WASHINGTON D.C. — Serenade Foods, Milford, is recalling about 59,000 pounds of frozen, raw, breaded and pre-browned stuffed chicken products that may be contaminated with Salmonella Enteritidis, the U.S. Department of Agriculture’s Food Safety and Inspection Service announced Monday, Aug. 9.
FSIS issued a public health alert on June 2, related to these products.
The items were produced Feb. 24, 2021, and Feb. 25. The following products are subject to recall: [View Labels]
- 5-oz individually plastic-wrapped packages of Dutch Farms Chicken with Broccoli & Cheese with lot code BR 1055 and best if used by Feb. 24, 2023.
- 5-oz individually plastic-wrapped packages of Milford Valley Chicken With Broccoli & Cheese with lot code BR 1055 and best if used by Feb. 24, 2023.
- 10-oz box of two individually plastic-wrapped packages of Milford Valley Chicken Cordon Bleu with lot code CB 1055 and best if used by Feb. 24, 2023.
- 5-oz individually plastic-wrapped packages of Kirkwood Raw Stuffed Chicken, Broccoli & Cheese with lot code BR 1055 and best if used by Feb. 24, 2023.
- 5-oz individually plastic-wrapped packages of Kirkwood Raw Stuffed Chicken Cordon Bleu with lot code CB 1056 and best if used by Feb. 25, 2023.
The products that are subject to recall include the establishment number “P-2375” inside the USDA mark of inspection. These items were shipped to distributors nationwide.
FSIS has been working with the Centers for Disease Control and Prevention and public health partners to investigate a multistate outbreak of 28 Salmonella Enteritidis illnesses in eight states,, with onset dates ranging from Feb. 21 through June 28, 2021. Unopened intact packages of raw, frozen, breaded chicken stuffed with broccoli and cheese were collected from an ill person’s home and tested positive for the outbreak strain of Salmonella Enteritidis.
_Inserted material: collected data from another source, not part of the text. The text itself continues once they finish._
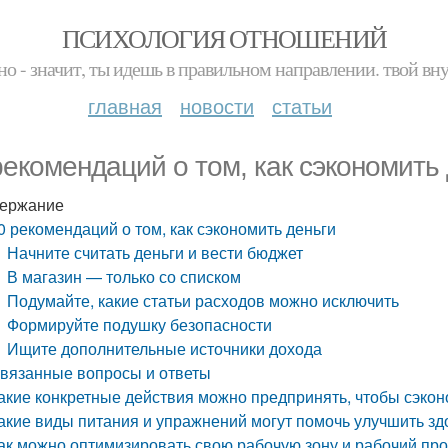
ПСИХОЛОГИЯ ОТНОШЕНИЙ
но - значит, ты идешь в правильном направлении. твой вн
главная
новости
статьи
рекомендаций о том, как сэкономить
ержание
0 рекомендаций о том, как сэкономить деньги
Начните считать деньги и вести бюджет
В магазин — только со списком
Подумайте, какие статьи расходов можно исключить
Формируйте подушку безопасности
Ищите дополнительные источники дохода
вязанные вопросы и ответы
акие конкретные действия можно предпринять, чтобы сэкон
акие виды питания и упражнений могут помочь улучшить зд
ак можно оптимизировать свою рабочую зону и рабочий пр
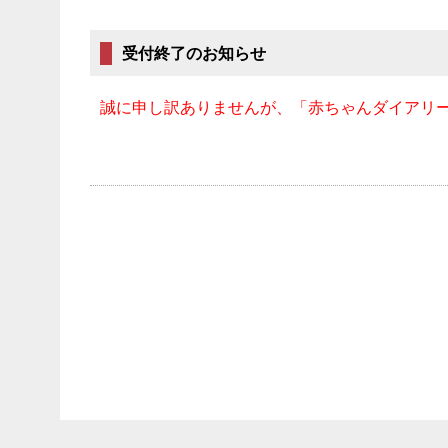
受付終了のお知らせ
誠に申し訳ありませんが、「赤ちゃんダイアリ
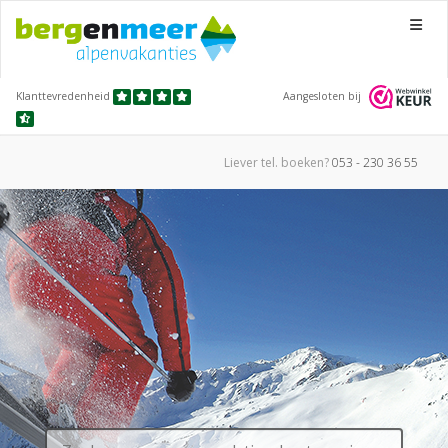
Menu
Klanttevredenheid
Aangesloten bij
Liever tel.
boeken?
053 - 230 36 55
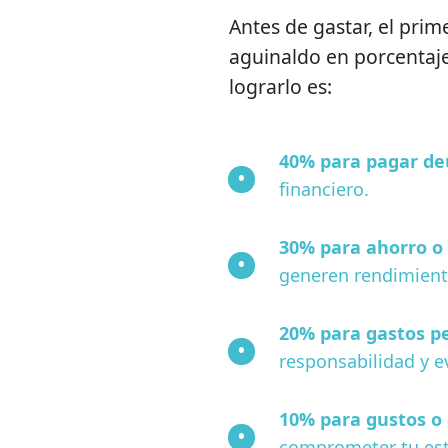
Antes de gastar, el prime
aguinaldo en porcentaje
lograrlo es:
40% para pagar de
financiero.
30% para ahorro o 
generen rendimient
20% para gastos p
responsabilidad y e
10% para gustos o 
comprometer tu est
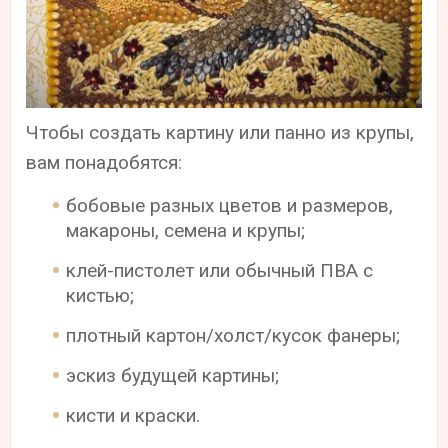
Чтобы создать картину или панно из крупы,
вам понадобятся:
бобовые разных цветов и размеров,
макароны, семена и крупы;
клей-пистолет или обычный ПВА с
кистью;
плотный картон/холст/кусок фанеры;
эскиз будущей картины;
кисти и краски.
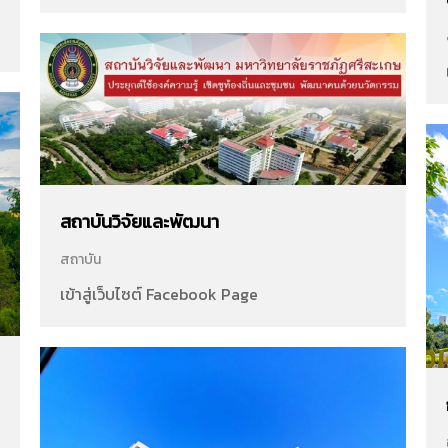
สถาบันวิจัยและพัฒนา
สถาบัน
เข้าสู่เว็บไซต์ Facebook Page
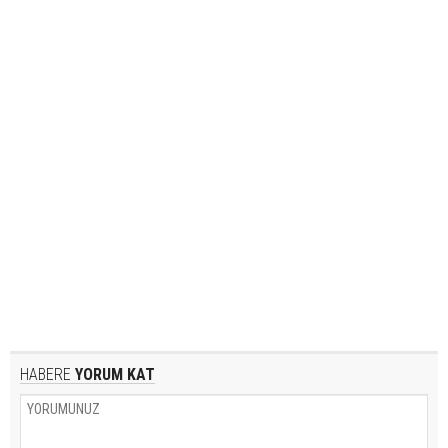
HABERE
YORUM KAT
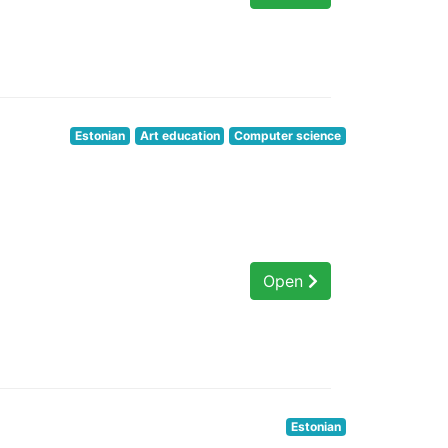
Estonian
Art education
Computer science
Open
Estonian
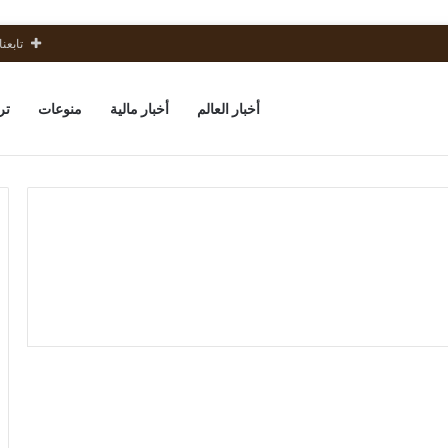
تابعنا
أخبار العالم
أخبار مالية
منوعات
تر
مكافآت
عمال
أخبار مالية
الرقائق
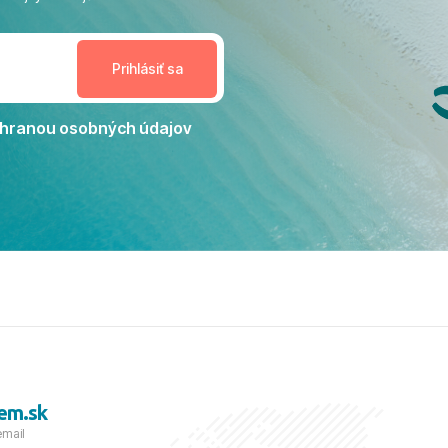
enudil, no zároveň bol
estoru na dokonalý relax. ​
nceláriu Travelco aj hotel TUI
Jacaranda môžeme s čistým
dporučiť každému, kto hľadá
ú dovolenku na vysokej
hranou osobných údajov
tko bolo zabezpečené na
viezdičkou. ​Už teraz sa
 s nami vyrazíte nabudúce!
 skvelé spomienky. ​S
a prianím mnohých ďalších
lientov, Juraj s rodinou.
em.sk
email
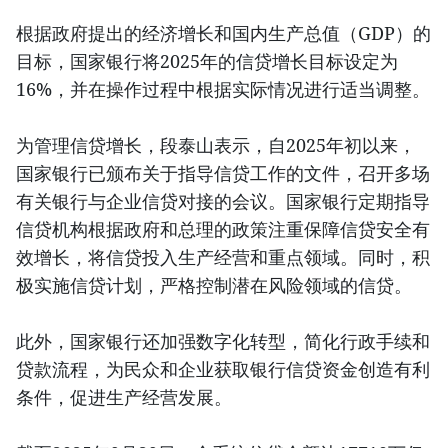
根据政府提出的经济增长和国内生产总值（GDP）的
目标，国家银行将2025年的信贷增长目标设定为
16%，并在操作过程中根据实际情况进行适当调整。
为管理信贷增长，段泰山表示，自2025年初以来，
国家银行已颁布关于指导信贷工作的文件，召开多场
有关银行与企业信贷对接的会议。国家银行定期指导
信贷机构根据政府和总理的政策注重保障信贷安全有
效增长，将信贷投入生产经营和重点领域。同时，积
极实施信贷计划，严格控制潜在风险领域的信贷。
此外，国家银行还加强数字化转型，简化行政手续和
贷款流程，为民众和企业获取银行信贷资金创造有利
条件，促进生产经营发展。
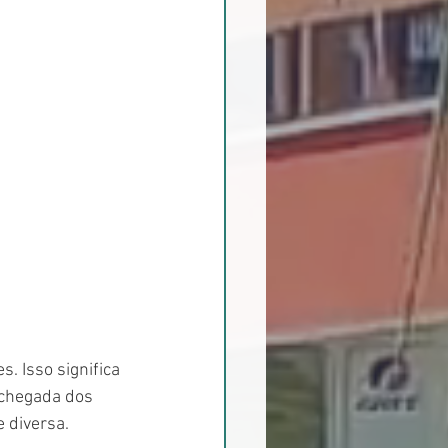
. Isso significa 
 chegada dos 
 diversa.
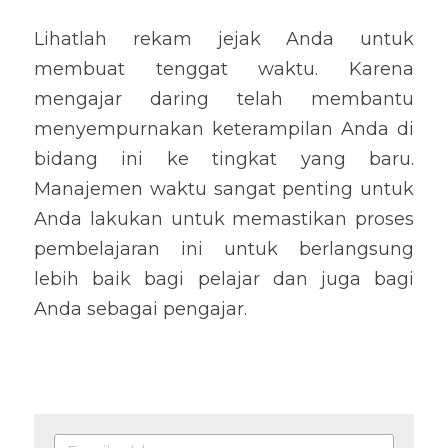
Lihatlah rekam jejak Anda untuk 
membuat tenggat waktu. Karena 
mengajar daring telah membantu 
menyempurnakan keterampilan Anda di 
bidang ini ke tingkat yang baru. 
Manajemen waktu sangat penting untuk 
Anda lakukan untuk memastikan proses 
pembelajaran ini untuk berlangsung 
lebih baik bagi pelajar dan juga bagi 
Anda sebagai pengajar.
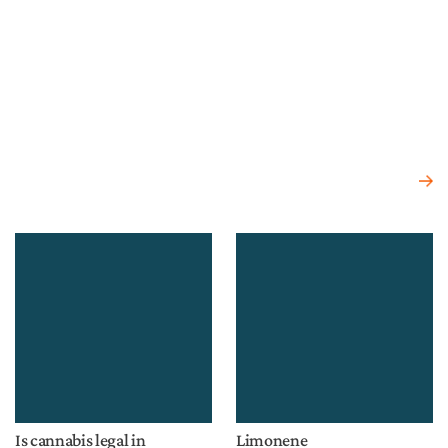
Is cannabis legal in
Limonene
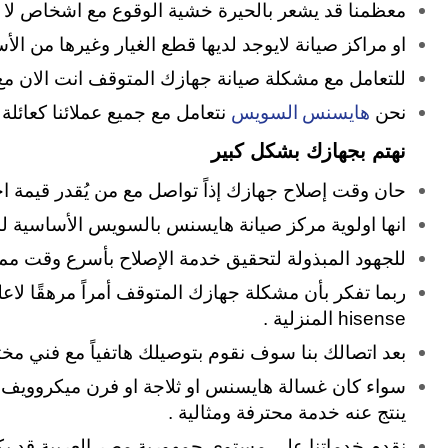
معظمنا قد يشعر بالحيرة خشية الوقوع مع اشخاص لا
او مراكز صيانة لايوجد لديها قطع الغيار وغيرها من ا
للتعامل مع مشكلة صيانة جهازك المتوقف انت الان مع
هايسنس السويس
نحن
نتعامل مع جميع عملائنا كعائ
نهتم بجهازك بشكل كبير
حان وقت إصلاح جهازك إذاً تواصل مع من يُقدر قيمة
انها اولوية مركز صيانة هايسنس بالسويس الأساسية ل
للجهود المبذولة لتحقيق خدمة الإصلاح بأسرع وقت م
ربما تفكر بأن مشكلة جهازك المتوقف أمراً مرهقًا لا
hisense المنزلية .
بعد اتصالك بنا سوف نقوم بتوصيلك هاتفياً مع فني 
سواء كان غسالة هايسنس او ثلاجة او فرن ميكروويف
ينتج عنه خدمة محترفة ومثالية .
نقدم خدماتنا على مستوى جمهورية مصر العربية قد يكون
FSIS continues to work with the CDC and state and local public health partners on this investigation.
Consumption of food contaminated with salmonella can cause salmonellosis, one of the most common bacterial foodborne illnesses. The most common symptoms of salmonellosis are diarrhea, abdominal cramps, and fever within 12 to 72 hours after eating the contaminated product.
The products of concern may appear to be ready-to-eat but are in fact raw and need to be fully cooked according to the manufacturer cooking instructions on the package before consumption. The labels for these products identify cooking instructions for preparation in an oven. The products should not be prepared in the microwave or air fryer. FSIS advises all consumers particular attention needs to be taken to safely prepare and cook these frozen, raw poultry products to a temperature of 165 F.
The only way to confirm raw poultry products are cooked to a temperature high enough to kill harmful bacteria is to use a food thermometer that measures internal temperature. Additionally, FSIS advises all consumers to keep raw poultry away from other food that will not be cooked. Use one cutting board for raw poultry and a separate one for fresh produce and cooked foods.
FSIS is concerned some products may be in consumers’ freezers. Consumers who have purchased these products are urged not to consume them. These products should be thrown away or returned to the place of purchase.
FSIS routinely conducts recall effectiveness checks to verify recalling firms notify their customers of the recall and that steps are taken to make certain that the product is no longer available to consumers. When available, the retail distribution list(s) will be posted on the FSIS website at www.fsis.usda.gov/recalls.